■ THE TASK ■
Starting at the line below that contains "Precipitation: 219 mm" and ending at the line that contains "amministrazione", retype each line exactly as it stands, but omit the pictures.

[Dataset excerpts]
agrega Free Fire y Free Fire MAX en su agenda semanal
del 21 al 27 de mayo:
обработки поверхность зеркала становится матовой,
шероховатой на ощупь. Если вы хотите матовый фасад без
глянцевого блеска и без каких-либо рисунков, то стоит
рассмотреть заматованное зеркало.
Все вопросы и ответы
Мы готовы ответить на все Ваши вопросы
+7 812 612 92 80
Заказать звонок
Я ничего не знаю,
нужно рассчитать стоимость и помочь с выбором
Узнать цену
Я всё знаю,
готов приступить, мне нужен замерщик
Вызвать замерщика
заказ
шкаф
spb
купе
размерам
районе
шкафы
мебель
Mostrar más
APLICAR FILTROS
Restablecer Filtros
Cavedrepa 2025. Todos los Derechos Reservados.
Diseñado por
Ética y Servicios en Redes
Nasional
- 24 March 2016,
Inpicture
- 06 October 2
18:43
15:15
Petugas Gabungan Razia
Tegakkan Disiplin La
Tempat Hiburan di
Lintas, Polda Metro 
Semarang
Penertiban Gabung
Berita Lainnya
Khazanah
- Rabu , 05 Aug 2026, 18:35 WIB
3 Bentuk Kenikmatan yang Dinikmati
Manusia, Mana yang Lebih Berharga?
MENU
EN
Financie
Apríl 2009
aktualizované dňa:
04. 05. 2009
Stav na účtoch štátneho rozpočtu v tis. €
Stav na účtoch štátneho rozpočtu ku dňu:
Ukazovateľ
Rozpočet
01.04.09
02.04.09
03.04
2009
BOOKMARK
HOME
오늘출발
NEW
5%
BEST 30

* * *

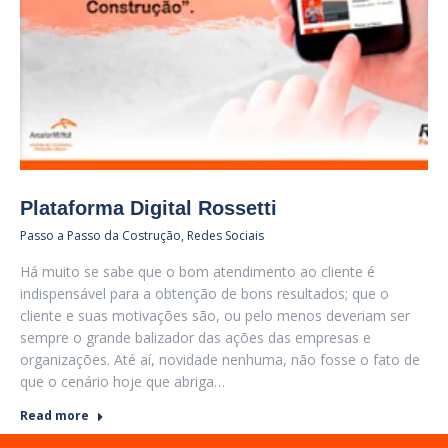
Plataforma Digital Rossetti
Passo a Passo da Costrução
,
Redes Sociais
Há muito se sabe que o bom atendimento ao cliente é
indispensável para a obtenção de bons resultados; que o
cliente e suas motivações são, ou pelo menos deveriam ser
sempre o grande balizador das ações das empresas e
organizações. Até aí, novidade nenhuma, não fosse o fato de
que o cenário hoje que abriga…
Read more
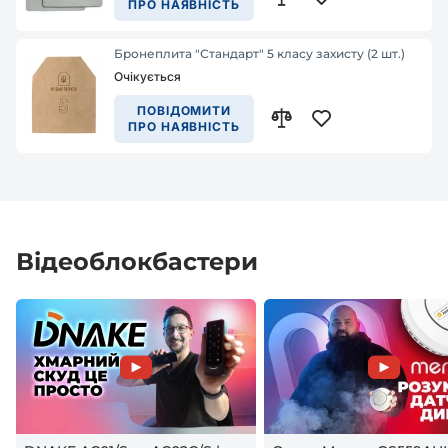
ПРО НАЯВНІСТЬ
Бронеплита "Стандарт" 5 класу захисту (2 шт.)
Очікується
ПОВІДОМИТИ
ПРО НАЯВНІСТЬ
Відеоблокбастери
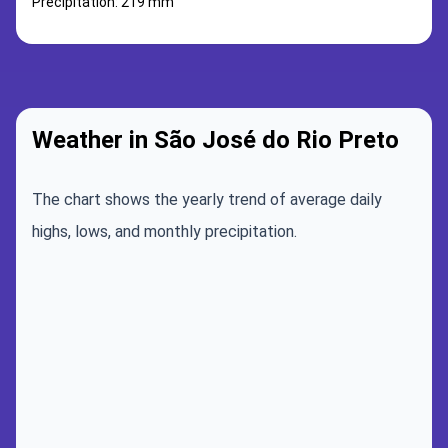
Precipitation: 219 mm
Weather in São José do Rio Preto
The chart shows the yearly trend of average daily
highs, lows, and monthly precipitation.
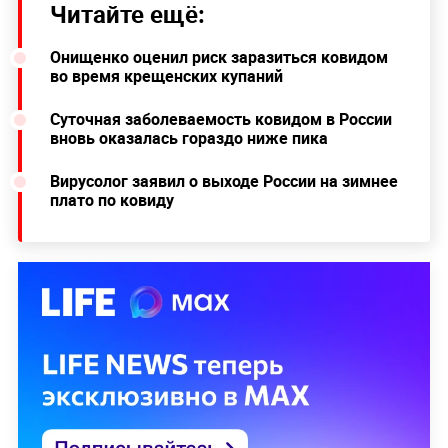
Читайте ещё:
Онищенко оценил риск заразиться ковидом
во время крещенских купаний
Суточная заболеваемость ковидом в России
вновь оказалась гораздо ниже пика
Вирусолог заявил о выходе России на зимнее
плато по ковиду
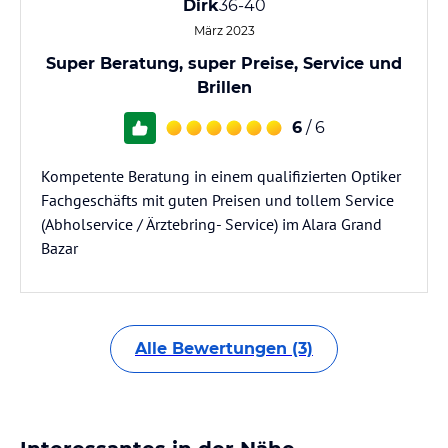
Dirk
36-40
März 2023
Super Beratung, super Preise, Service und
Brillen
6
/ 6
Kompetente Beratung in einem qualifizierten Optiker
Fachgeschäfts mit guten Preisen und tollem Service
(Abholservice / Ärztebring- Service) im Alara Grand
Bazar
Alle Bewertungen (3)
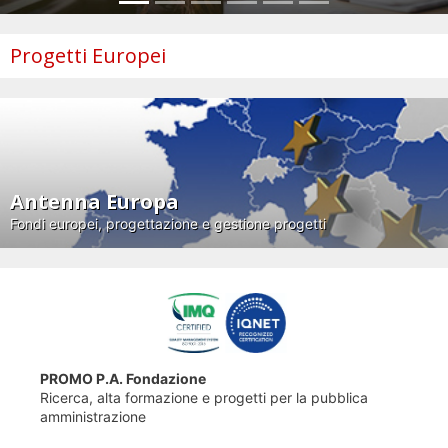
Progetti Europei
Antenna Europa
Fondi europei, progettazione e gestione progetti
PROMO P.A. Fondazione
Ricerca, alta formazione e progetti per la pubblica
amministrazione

==

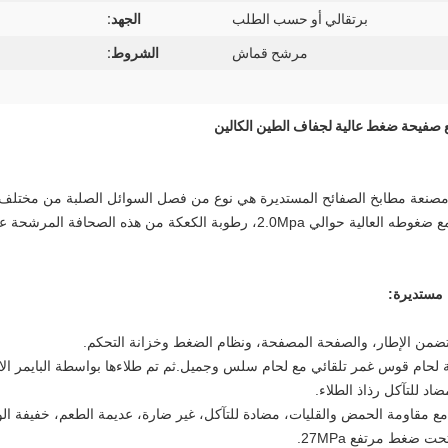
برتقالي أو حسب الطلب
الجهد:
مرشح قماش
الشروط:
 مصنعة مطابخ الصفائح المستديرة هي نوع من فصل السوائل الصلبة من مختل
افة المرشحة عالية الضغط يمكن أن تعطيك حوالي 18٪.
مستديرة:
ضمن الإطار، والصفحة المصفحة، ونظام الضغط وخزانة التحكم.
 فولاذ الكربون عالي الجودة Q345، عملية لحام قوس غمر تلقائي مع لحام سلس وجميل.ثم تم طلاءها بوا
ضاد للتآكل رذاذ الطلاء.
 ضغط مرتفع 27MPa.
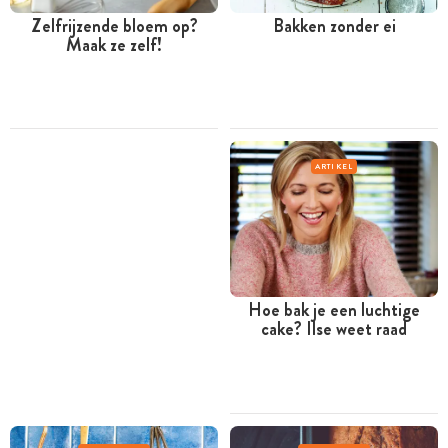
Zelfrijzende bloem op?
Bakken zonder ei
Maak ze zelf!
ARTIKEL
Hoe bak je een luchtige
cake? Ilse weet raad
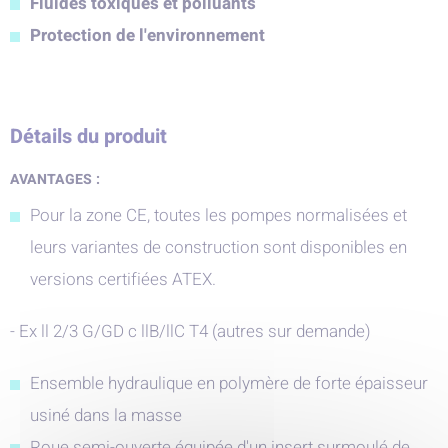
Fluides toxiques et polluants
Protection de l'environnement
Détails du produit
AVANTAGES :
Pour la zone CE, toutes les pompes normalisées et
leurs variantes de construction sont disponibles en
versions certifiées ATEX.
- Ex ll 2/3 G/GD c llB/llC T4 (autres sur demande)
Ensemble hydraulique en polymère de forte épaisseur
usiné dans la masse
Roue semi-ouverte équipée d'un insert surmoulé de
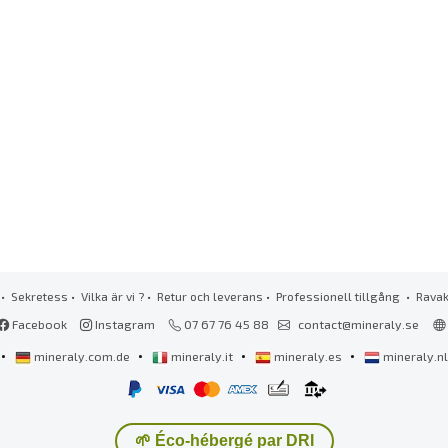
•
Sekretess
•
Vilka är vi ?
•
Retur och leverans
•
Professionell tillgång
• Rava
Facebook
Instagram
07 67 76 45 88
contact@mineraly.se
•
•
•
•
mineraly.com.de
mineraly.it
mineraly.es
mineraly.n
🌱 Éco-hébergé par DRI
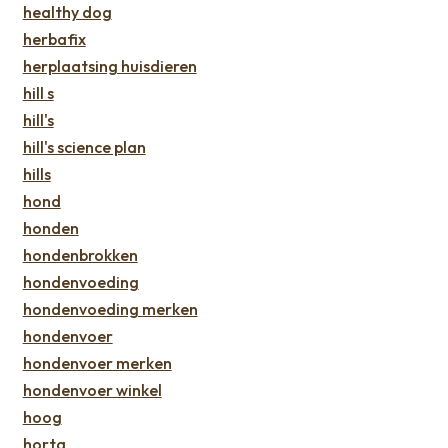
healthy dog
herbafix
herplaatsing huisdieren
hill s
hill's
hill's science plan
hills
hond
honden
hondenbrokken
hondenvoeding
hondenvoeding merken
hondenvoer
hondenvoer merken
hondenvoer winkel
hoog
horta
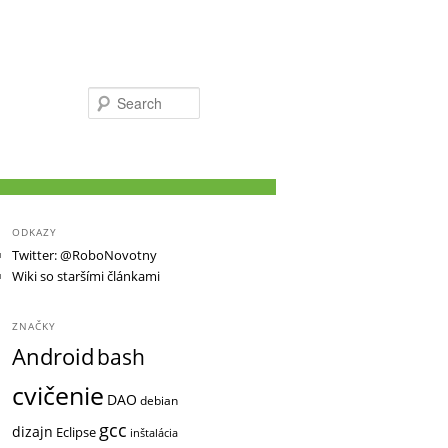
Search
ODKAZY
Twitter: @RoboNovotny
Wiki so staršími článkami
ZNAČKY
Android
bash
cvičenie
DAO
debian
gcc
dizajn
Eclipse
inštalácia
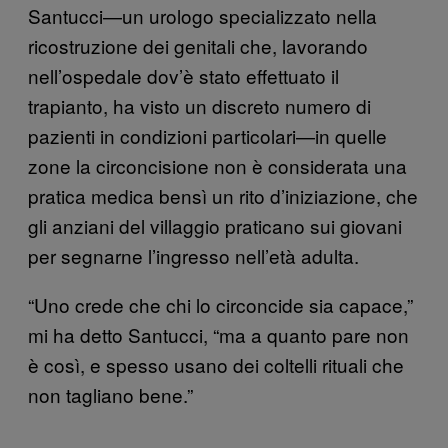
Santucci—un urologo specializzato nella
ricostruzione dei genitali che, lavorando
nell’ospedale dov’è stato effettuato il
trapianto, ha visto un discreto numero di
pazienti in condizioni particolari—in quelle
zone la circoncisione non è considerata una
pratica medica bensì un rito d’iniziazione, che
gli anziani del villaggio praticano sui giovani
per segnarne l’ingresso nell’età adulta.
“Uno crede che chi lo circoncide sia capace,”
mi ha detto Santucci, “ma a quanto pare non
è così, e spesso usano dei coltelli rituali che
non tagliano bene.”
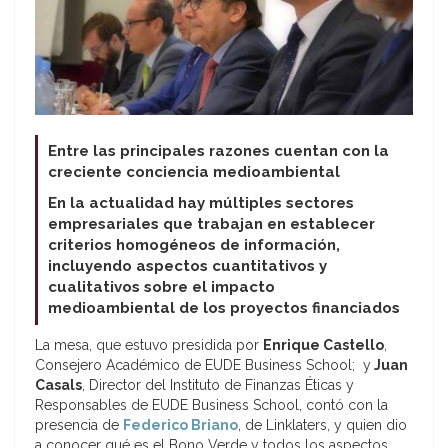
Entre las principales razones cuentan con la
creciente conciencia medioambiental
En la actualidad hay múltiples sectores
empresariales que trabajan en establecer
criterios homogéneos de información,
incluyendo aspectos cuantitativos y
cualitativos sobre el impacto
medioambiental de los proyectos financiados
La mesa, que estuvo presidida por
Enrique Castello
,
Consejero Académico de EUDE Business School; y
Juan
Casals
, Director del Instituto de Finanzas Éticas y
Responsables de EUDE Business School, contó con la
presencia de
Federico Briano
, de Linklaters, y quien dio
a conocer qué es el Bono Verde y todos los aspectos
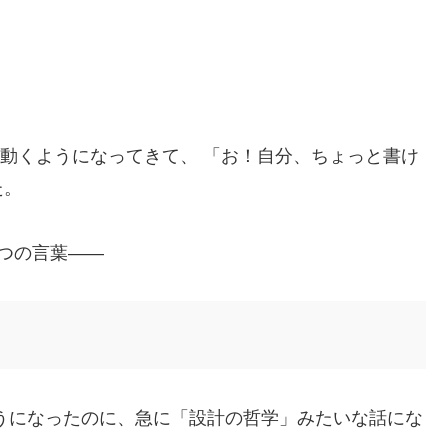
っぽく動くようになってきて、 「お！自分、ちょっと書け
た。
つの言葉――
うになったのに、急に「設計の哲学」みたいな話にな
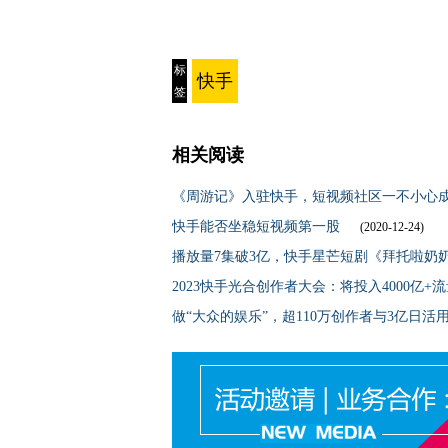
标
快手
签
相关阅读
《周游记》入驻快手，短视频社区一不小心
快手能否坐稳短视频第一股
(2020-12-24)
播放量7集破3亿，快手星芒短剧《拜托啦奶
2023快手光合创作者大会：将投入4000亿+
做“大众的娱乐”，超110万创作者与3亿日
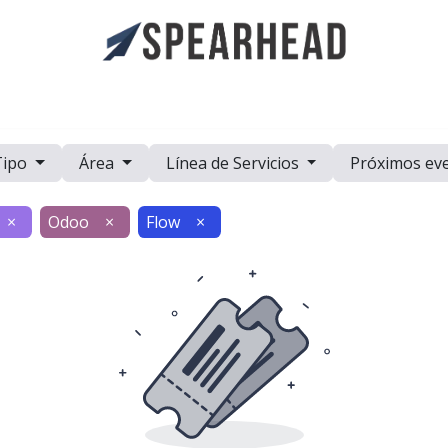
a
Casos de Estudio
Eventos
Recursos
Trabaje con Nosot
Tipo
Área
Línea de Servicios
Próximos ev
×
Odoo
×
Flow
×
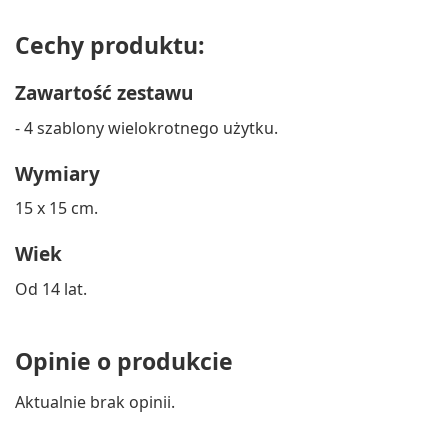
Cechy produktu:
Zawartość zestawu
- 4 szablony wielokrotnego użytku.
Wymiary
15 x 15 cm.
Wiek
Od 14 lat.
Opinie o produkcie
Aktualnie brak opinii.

■ SOLUTION TO THIS PROBLEM ■
Precipitation: 219 mm
Weather in São José do Rio Preto
The chart shows the yearly trend of average daily
highs, lows, and monthly precipitation.
Читайте ещё:
Онищенко оценил риск заразиться ковидом
во время крещенских купаний
Суточная заболеваемость ковидом в России
вновь оказалась гораздо ниже пика
Вирусолог заявил о выходе России на зимнее
плато по ковиду
Dirk
36-40
März 2023
Super Beratung, super Preise, Service und
Brillen
6
/ 6
Kompetente Beratung in einem qualifizierten Optiker
Fachgeschäfts mit guten Preisen und tollem Service
(Abholservice / Ärztebring- Service) im Alara Grand
Bazar
Alle Bewertungen (3)
Progetti Europei
Antenna Europa
Fondi europei, progettazione e gestione progetti
PROMO P.A. Fondazione
Ricerca, alta formazione e progetti per la pubblica
amministrazione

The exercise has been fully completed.